The confident, outward-looking men who established modern yoga were eager to bring their system to the wider world. Tirumalai Krishnamacharya, who created the fast-paced vinyassa system that is the basis for so much of what the West knows as yoga today, ordered his Russian student Indra Devi—the subject of my last book—to share what he’d taught her internationally. (Devi ended up opening the first yoga studio in Hollywood, where she taught Greta Garbo and Gloria Swanson.)

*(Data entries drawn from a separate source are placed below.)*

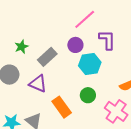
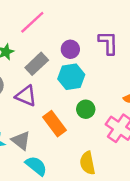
pink line: (85, 19) -> (32, 22), moved
cyan hexagon: (90, 64) -> (71, 77), moved

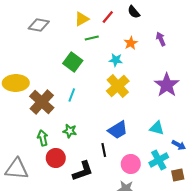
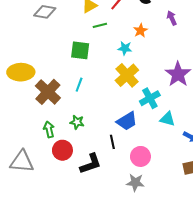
purple arrow: (161, 39) -> (172, 18), moved
green square: (73, 62) -> (80, 50), turned -30
cyan cross: (159, 160) -> (150, 98), moved

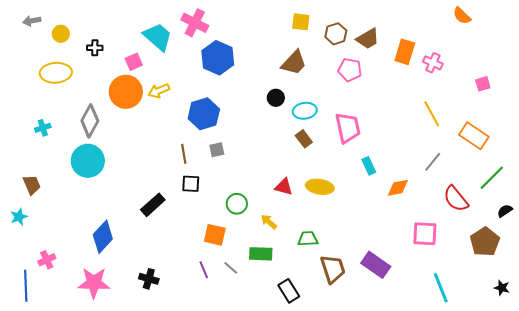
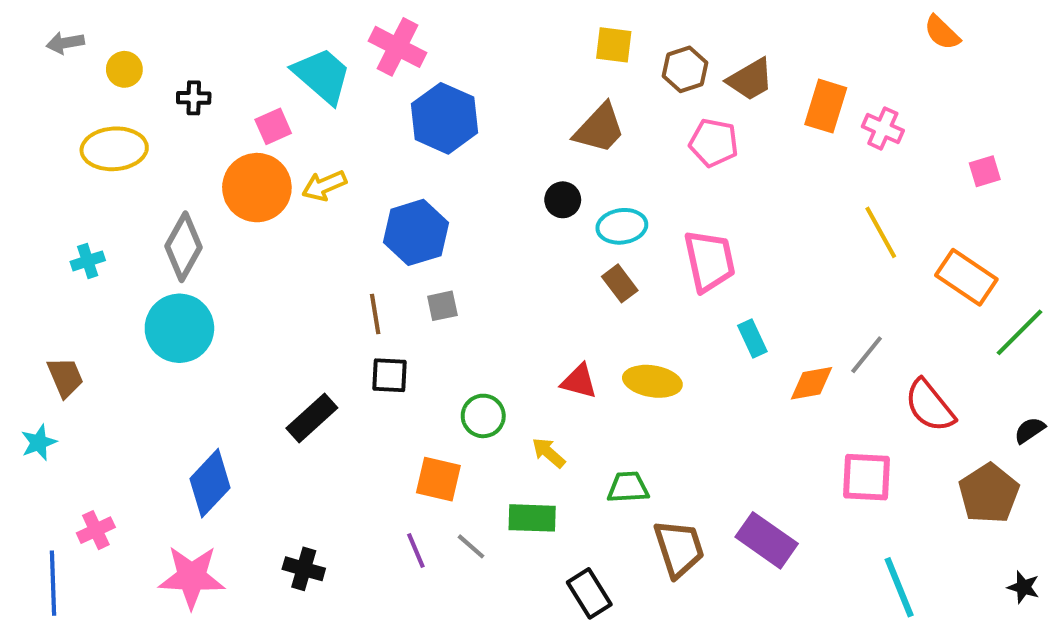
gray line: (433, 162) -> (867, 355), moved
green line: (492, 178) -> (1019, 332), moved

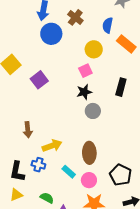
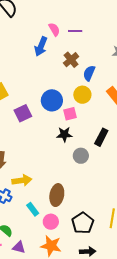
blue semicircle: (108, 25) -> (89, 73), moved
blue circle: (51, 34) -> (52, 100), moved
gray circle: (93, 111) -> (81, 156), moved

There is, of course, plenty to critique in the way Indian culture has been interpreted by Westerners. (See, for example, Urban Outfitter’s Ganesh socks.) But Indian writers on cultural appropriation generally recognize what some Western champions of identity politics do not, which is that Indians have played an active, enthusiastic role in globalizing their spiritual practices. As Gita Mehta wrote in her great 1994 book Karma Cola: Marketing the Mystic East, “As our home industry expands on every front, at last it is our turn to mass market.”

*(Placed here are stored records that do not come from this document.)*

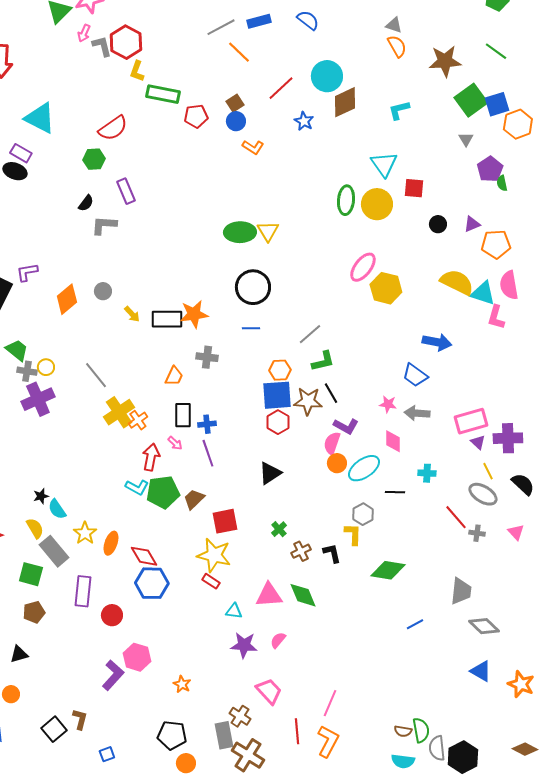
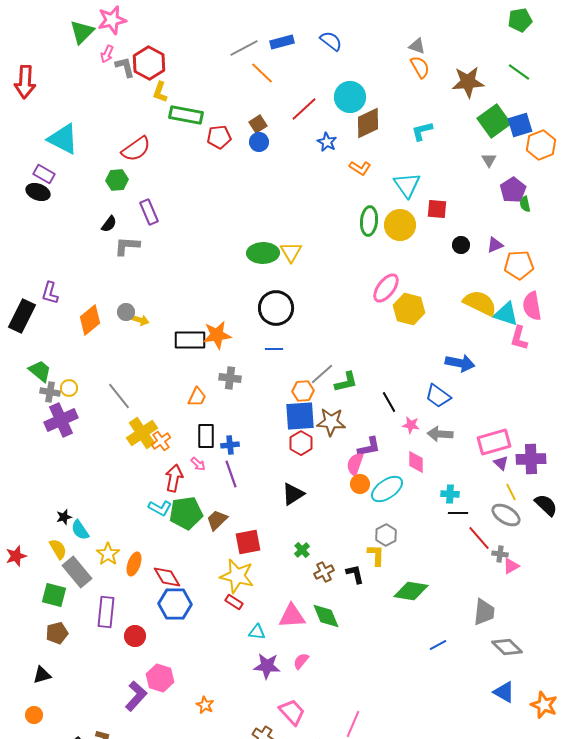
orange L-shape: (253, 147) -> (360, 168), moved
purple L-shape: (27, 272) -> (50, 293), turned -65
yellow arrow: (132, 314) -> (140, 320), moved, turned -30
gray line: (310, 334) -> (322, 374), moved
black line: (331, 393) -> (389, 402), moved
purple L-shape: (346, 426) -> (369, 447), turned -40
black line: (395, 492) -> (458, 513), moved
pink triangle: (516, 532) -> (511, 566), moved, turned 42

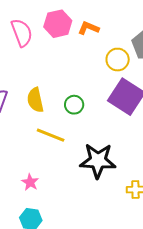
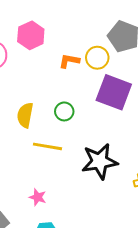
orange L-shape: (88, 28) -> (69, 61), moved
yellow semicircle: (35, 100) -> (25, 115), turned 35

That mass marketing continues up until this very day. Earlier this year, Narendra Modi, India’s right-wing nationalist prime minister, succeeded in getting the United Nations to recognize International Yoga Day on June 21, which was celebrated with mass yoga demonstrations worldwide. There was much to deride in International Yoga Day; it served as PR for India’s highly reactionary government and was widely seen as an affront to India’s Muslims. But it shows that the spread of yoga in the West is not just a story about Westerners raiding some pristine subcontinental reservoir of spiritual authenticity. 

India is a country of dizzying dynamism, one that has always eagerly absorbed elements from other cultures into its own while proudly sharing the best of its own culture with the world. “All humanity’s greatest is mine,” wrote poet Rabindranath Tagore, who won the 1913 Nobel Prize in Literature. “The infinite personality of man (as the Upanishads say) can only come from the magnificent harmony of all human races. My prayer is that India may represent the co-operation of all the peoples of the world.” Tagore—who, incidentally, wrote India’s national anthem—founded a university whose motto translates to, “Where the whole world meets in a single nest.”

This is the essence of cosmopolitanism. Obviously, power plays a role in the way cultures develop. Symbols and practices can be wrenched from their traditional contexts and used in ways that are disrespectful. When privileged American kids party while wearing Native American headdresses, it looks like they’re donning the spoils of a long-ago war. But the way that some contemporary activists would silo different cultures—as if anything that travels from outside the West is too fragile to survive a collision with raucous mixed-up modernity—is provincialism masquerading as sensitivity. There’s no such thing as cultural purity, and searching for it never leads anywhere good. As Kwame Anthony Appiah put it in Cosmopolitanism: Ethics in a World of Strangers, “Cultures are made of continuities and changes, and the identity of a society can survive through these changes. Societies without change aren’t authentic; they’re just dead.”

*Correction, Nov. 23, 2015: This article originally misattributed an allegorical interpretation of The Wizard of Oz to “Oz’s biographer.” The interpretation is Evan I. Schwartz’s, L. Frank Baum’s biographer. (Return.)